First of all, the reason why so little plastic is being recycled is because recycling is much more expensive than just creating new packaging (recycling includes collecting, sorting and processing the plastic). Secondly, there are so many different types of plastic – each with a specific combination of polymers, which sometimes contains hazardous chemicals as well, posing technical challenges. However, plastic is not the only incubus. If you were to take your garbage can and scatter the waste onto your kitchen floor – you would most likely find large quantities of packaging materials and food waste. In reality, most of the plastic, paper and glass sent to landfills and incinerators is packaging material. With the rest, namely food waste, one might think that there’s no harm in sending it to the landfill. “It is food waste and therefore it will decompose!” A rather logical deduction, however, (I hate being the bearer of bad news) is that sending food waste to landfills does not benefit the soil whatsoever as it does not break down due to landfills not being aerated properly. Also, it brings danger to some bird species as they fly to the landfills to find whatever they can – resulting in their feet being entangled in strands of metal or plastic.
So, what can you do as an individual?
First educate yourself on the matter of the waste crisis in order to give yourself motivation to change your wasteful habits. This can be achieved by either reading a book from Robin Murray called Zero Waste or watching any David Attenborough documentary on Netflix. The next easiest step is to go plastic free. This might sound terrifying to you but trust me, for once, this is actually much easier than it sounds. You are already most likely using a reusable water bottle and a durable bag for your groceries. However, it is your groceries that bring the clear see-through monster to your home.
When you buy fruit and vegetables, try using some old plastic bags for as long as you can and once they have so many holes in them that you can no longer use them, switch to bags made out of fabric. No supermarket should have a problem with those. Now, how do you buy the rest of the items on your shopping list? Yogurt, milk, meat, nuts, flour, sugar, different types of grains etc?

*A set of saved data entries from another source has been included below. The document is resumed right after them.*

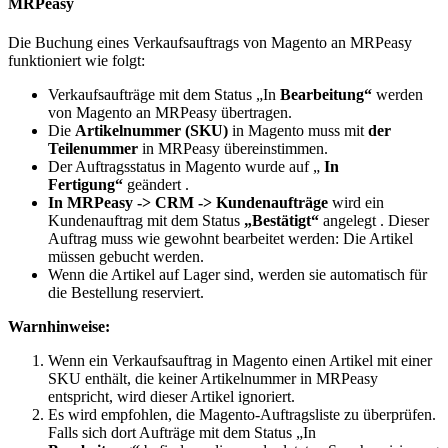
MRPeasy
Die Buchung eines Verkaufsauftrags von Magento an MRPeasy
funktioniert wie folgt:
Verkaufsaufträge mit dem Status „In
Bearbeitung“
werden
von Magento an MRPeasy übertragen.
Die
Artikelnummer (SKU)
in Magento muss mit
der
Teilenummer
in MRPeasy übereinstimmen.
Der Auftragsstatus in Magento wurde auf „
In
Fertigung“
geändert .
In MRPeasy -> CRM -> Kundenaufträge
wird
ein
Kundenauftrag mit dem Status
„Bestätigt“
angelegt . Dieser
Auftrag muss wie gewohnt bearbeitet werden: Die Artikel
müssen gebucht werden.
Wenn die Artikel auf Lager sind, werden sie automatisch für
die Bestellung reserviert.
Warnhinweise:
Wenn ein Verkaufsauftrag in Magento einen Artikel mit einer
SKU enthält, die keiner Artikelnummer in MRPeasy
entspricht, wird dieser Artikel ignoriert.
Es wird empfohlen, die Magento-Auftragsliste zu überprüfen.
Falls sich dort Aufträge mit dem Status „In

In more and more cities, there are new zero waste shops opening for environmentally friendly folks, such as yourself. From spices and oils to cosmetic and cleaning products, one can find almost anything in these shops. However, there is a smart way of shopping in one. When you decide to go zero-waste, do not throw away everything you find in your household and immediately replace them with fancy reusable products. That is just extra unnecessary waste. Look at everything and think about how you can reuse it. Empty shampoo bottle? – Just take it to a zero-waste shop and refill it. Empty jar from pickles? Take off the label, wash the jar and voila: you have yourself a new container. Take it to the shop and fill it up with peanut butter! Use what you have around your house rather than investing in new elegant glass jars.
Budapest is a wonderful place when it comes to buying local produce and ingredients. When you have to buy meat and dairy products that are usually hard to find in zero-waste shops, just visit your closest market. If you give them a container to put whatever it is that you are buying, they should have no issues with it. This way you are not only reducing waste, but you are supporting local farmers as well.
The last step to take is concerning the issue of food waste. Unfortunately, there are no biological waste containers in this city, thus it is solely up to you to take care of it. There are many parts of vegetables and fruits that you are currently throwing away, unaware of the fact that you can actually use them. You can use potato peels in soups or make them into crisps (potato chips), you can even cook meals out of banana peels. There are always new recipes surfacing on the internet using food waste. For the rest of the waste, build a small compost heap in your apartment. If you have don’t have a backyard to build a compost heap, there is a way to make one out of a large container. All you need is some newspaper, eggshells and worms to eat your food waste. This way, you are not just being environmentally friendly – you get some pets as well.